Sementara itu Rio yang mana sedang menahan salah satu kaki laba-laba raksasa dari Adelia tersebut, “Buurrnn…” sedang menggunakan api ditangannya untuk membakar habis kaki dari Adelia. Melihat hal itu Adelia merasa gusar dan menggunakan salah satu kakinya yang lain “Buusskk…” dan memukul Rio hingga dia terhempas cukup jauh, melihat dirinya tidak akan mendarat dengan baik Rio lalu “Crraakk…” menggunakan kekautan Batara Kala untuk menghentikan waktu dan “Buussh….” Dengan cepat langsung melesat kearah Adelia sebelum batas waktunya habis, “Trranggss…” lalu saat batas waktu penghenti waktu sudah habis Rio sudah berada dibawah tubuh Adelia.
“Terbakarlah dan matilah” kata Rio, “Buurrnn…” dia memusatkan kekuatan sihir miliknya kearah tangan kanannya dan “Buusskkk…” dengan kuat memukul bagian perut tubuh monster Adelia, “Buurrnnn…. Bommsshh….” Dengan api yang meledak-ledak tersebut serangan tinju Rio sangat berdampak bagi Adelia.
“Gaaahhkkk…” bahkan Adelia yang mana telah mencapai tingkatan setangah dewa atau wakil raja iblis tersebut langsung merasa kesakitan, “Gaahhkk… Crrasstt…” dari mulutnya berkeluaranlah mayat-mayat para siluman yang dia buat menjadi boneka.
“Hehehe… kelihatannya kekuatannya berkurang sedikit, tampaknya dia belum benar-benar bisa mengendalikan seluruh kekuatannya, Hehehe…. Ini semakin menyenangkan tetapi tampaknya aku sudah mencapai batasku” kata Banaspati yang mana melihat tubuhnya sudah akan kembali kedalam dimensinya.
“BUURRRNNN….” Dengan seluruh energy yang dia miliki Banaspati mulai membakar dirinya dengan api yang sangat panas, lalu api tersebut dia padatkan dan “Wuussh…” dengan segenap tenaganya dia melesat langsung kearah Adelia.
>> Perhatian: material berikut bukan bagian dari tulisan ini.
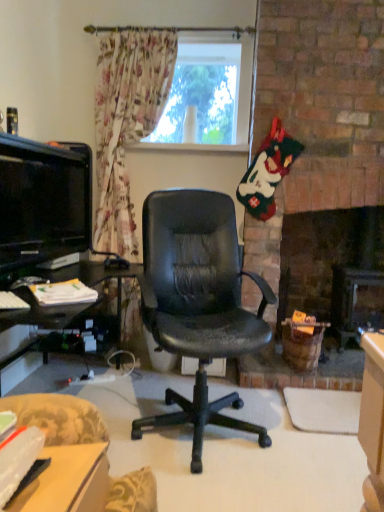 This screenshot has height=512, width=384. What do you see at coordinates (207, 95) in the screenshot?
I see `transparent glass window at upper center` at bounding box center [207, 95].

At what (x,y) coordinates should I click in order to perform the action: click on transparent glass window at upper center. Please return your answer as a coordinate pair (x, y). This screenshot has height=512, width=384. Looking at the image, I should click on (207, 95).

The width and height of the screenshot is (384, 512). Describe the element at coordinates (43, 201) in the screenshot. I see `matte black tv at left` at that location.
Melihat hal itu Adelia langsung mengendalikan air hitam yang keluar dari kedelapan kaki laba-laba miliknya, “Bluup-bluupss… Gllupp… Crraasshh…” atas kendalinya Adelia membuat sebuah prisai cair yang mana terbuat dari air hitam tersebut “BOOMMSSHH….” Lalu serangan Banaspati yang mengenai air hitam itu langsung meledak dan ledakannya sangat menyilaukan dan membuat mereka hampir tidak bisa melihat apapun.